-- What you have to do --
Using the listing below, retype exactly the lines starting at the one with "Tân Hoàng Minh trở" and ending at the one with "Interview 2023-05", and include both.
*** Begin section ***
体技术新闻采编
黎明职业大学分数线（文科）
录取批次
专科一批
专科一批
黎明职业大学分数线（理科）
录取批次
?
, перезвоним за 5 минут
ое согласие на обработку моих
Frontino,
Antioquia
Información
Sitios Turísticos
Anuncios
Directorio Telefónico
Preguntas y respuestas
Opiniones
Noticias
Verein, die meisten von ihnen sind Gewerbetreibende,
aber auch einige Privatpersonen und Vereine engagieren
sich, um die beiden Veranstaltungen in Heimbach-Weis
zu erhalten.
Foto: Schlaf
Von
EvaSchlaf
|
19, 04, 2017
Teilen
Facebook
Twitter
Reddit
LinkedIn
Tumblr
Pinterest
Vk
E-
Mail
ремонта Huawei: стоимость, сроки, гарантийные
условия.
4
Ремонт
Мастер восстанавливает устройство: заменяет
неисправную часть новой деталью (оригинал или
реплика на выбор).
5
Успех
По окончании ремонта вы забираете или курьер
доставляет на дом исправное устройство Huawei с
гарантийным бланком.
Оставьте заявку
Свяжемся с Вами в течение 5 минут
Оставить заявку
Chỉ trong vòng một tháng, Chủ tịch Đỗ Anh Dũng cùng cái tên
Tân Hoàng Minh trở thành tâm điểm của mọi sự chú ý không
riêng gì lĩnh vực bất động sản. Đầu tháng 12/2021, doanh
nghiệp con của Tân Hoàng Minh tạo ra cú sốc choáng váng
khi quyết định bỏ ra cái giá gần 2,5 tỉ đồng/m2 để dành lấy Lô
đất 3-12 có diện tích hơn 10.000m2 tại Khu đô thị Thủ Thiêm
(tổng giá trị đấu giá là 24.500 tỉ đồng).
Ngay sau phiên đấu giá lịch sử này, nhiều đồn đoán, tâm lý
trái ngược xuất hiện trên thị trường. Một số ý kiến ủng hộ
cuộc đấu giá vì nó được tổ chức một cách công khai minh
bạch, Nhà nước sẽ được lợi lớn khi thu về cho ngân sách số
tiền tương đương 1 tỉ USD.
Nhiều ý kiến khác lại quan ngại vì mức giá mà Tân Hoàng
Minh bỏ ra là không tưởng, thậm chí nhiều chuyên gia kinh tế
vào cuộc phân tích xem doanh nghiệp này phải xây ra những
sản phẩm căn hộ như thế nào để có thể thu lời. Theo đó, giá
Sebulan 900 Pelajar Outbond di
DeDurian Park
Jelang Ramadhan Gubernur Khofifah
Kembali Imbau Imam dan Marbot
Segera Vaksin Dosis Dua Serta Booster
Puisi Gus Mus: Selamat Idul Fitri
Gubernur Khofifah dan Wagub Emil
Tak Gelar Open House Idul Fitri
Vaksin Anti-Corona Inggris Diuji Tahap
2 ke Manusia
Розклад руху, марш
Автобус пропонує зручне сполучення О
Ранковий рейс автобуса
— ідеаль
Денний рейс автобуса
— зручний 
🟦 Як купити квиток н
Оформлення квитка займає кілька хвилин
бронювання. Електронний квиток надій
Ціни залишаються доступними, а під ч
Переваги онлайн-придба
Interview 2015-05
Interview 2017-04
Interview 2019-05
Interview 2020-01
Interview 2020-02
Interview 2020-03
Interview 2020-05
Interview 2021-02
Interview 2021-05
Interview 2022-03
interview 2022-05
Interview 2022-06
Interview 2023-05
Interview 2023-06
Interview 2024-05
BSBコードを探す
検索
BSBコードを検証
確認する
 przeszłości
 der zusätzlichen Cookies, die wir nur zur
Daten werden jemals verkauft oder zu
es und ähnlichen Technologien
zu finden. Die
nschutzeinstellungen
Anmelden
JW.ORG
*** End section ***
-- Written solution --
Tân Hoàng Minh trở thành tâm điểm của mọi sự chú ý không
riêng gì lĩnh vực bất động sản. Đầu tháng 12/2021, doanh
nghiệp con của Tân Hoàng Minh tạo ra cú sốc choáng váng
khi quyết định bỏ ra cái giá gần 2,5 tỉ đồng/m2 để dành lấy Lô
đất 3-12 có diện tích hơn 10.000m2 tại Khu đô thị Thủ Thiêm
(tổng giá trị đấu giá là 24.500 tỉ đồng).
Ngay sau phiên đấu giá lịch sử này, nhiều đồn đoán, tâm lý
trái ngược xuất hiện trên thị trường. Một số ý kiến ủng hộ
cuộc đấu giá vì nó được tổ chức một cách công khai minh
bạch, Nhà nước sẽ được lợi lớn khi thu về cho ngân sách số
tiền tương đương 1 tỉ USD.
Nhiều ý kiến khác lại quan ngại vì mức giá mà Tân Hoàng
Minh bỏ ra là không tưởng, thậm chí nhiều chuyên gia kinh tế
vào cuộc phân tích xem doanh nghiệp này phải xây ra những
sản phẩm căn hộ như thế nào để có thể thu lời. Theo đó, giá
Sebulan 900 Pelajar Outbond di
DeDurian Park
Jelang Ramadhan Gubernur Khofifah
Kembali Imbau Imam dan Marbot
Segera Vaksin Dosis Dua Serta Booster
Puisi Gus Mus: Selamat Idul Fitri
Gubernur Khofifah dan Wagub Emil
Tak Gelar Open House Idul Fitri
Vaksin Anti-Corona Inggris Diuji Tahap
2 ke Manusia
Розклад руху, марш
Автобус пропонує зручне сполучення О
Ранковий рейс автобуса
— ідеаль
Денний рейс автобуса
— зручний 
🟦 Як купити квиток н
Оформлення квитка займає кілька хвилин
бронювання. Електронний квиток надій
Ціни залишаються доступними, а під ч
Переваги онлайн-придба
Interview 2015-05
Interview 2017-04
Interview 2019-05
Interview 2020-01
Interview 2020-02
Interview 2020-03
Interview 2020-05
Interview 2021-02
Interview 2021-05
Interview 2022-03
interview 2022-05
Interview 2022-06
Interview 2023-05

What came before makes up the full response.